All the first generation rockers, like the great bluesmen, Hank, Cash, Woody, etc. are like holy men to me. Their words and music are scripture, and their movements guided by heaven. They are my spiritual sustenance.

The Del-Lords’ drummer does just what a rock foundation should – play to the songs with strength and instinctual restraint. Tell us a bit about playing with Frank.

Frank Funaro

Frank Funaro

Scott: Everything starts with the drummer. There is no such thing as a great rock ‘n’ roll band without a great drummer. We have Frank. I have never played with a more simpatico, song-oriented drummer. I have also never had the connection with another drummer the way I do with Frank, especially as it pertains to this band. Frank seems to get better almost time we play together. Frank always plays from within the song, and he is always there at the service of the song, as opposed to the other way around. That is a greater and rarer talent than one would think. Plus, he is my brother, and that too is not to be underestimated in regards to the contribution Frank makes.

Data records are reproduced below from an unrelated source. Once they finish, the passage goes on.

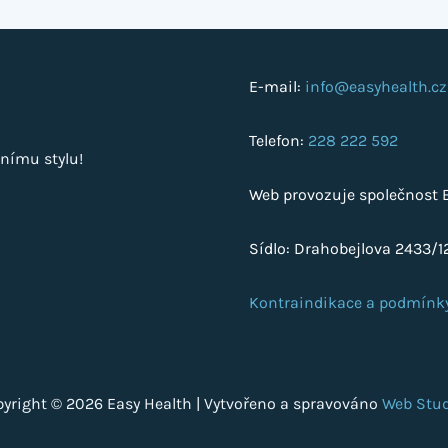
E-mail:
info@easyhealth.cz
Telefon:
228 222 592
nímu stylu!
Web provozuje společnost Ea
Sídlo: Drahobejlova 2433/12
Kontraindikace a podmínk
yright © 2026 Easy Health | Vytvořeno a spravováno
Web Stud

Eric: The songs come first. Frank is a superlative “song player”. While recording, we had four great guys (Keith Christopher, Jason Mercer, Steve Almaas and Michael DuClos) play bass with us. It always felt like the Del-Lords with Frank leading the way.

DelLords_Logo

You’ve got “NYC” smack in the middle of the band’s signature logo. What’s so important about New York City? How does it define who this group is?

Scott: NYC, perhaps more than most cities, is never just the place you live; it is also the place that lives with you, like a roommate, like a badge, like a burden, and like a brother or sister. It is in everything we play, and it defines us to a great extent. The songs themselves would be different if not for our town, and we, too, would be different if we came from anywhere else.

Eric: Rock and Roll at its most elemental has always been a hybrid that borrows from different musics (like country and blues). New York City has always been a big part of the hybrid that is The Del-Lords version of rock and roll.

The first time I heard the name “The Del-Lords” I thought it sounded like a gang from the movie The Warriors. Does this feel like a gang after all these years? Does the Three Stooges association still have any resonance?

Scott: Talk about holy men! The Three Stooges are, as Kerouac said, “holy goofs”. They are part of our fabric. A band is a gang. I always felt that a band name had to satisfy three criteria: it needed to sound good as a band name (duh!), it needed to sound like a gang name, and it needed to sound like a bowling team. Mission accomplished!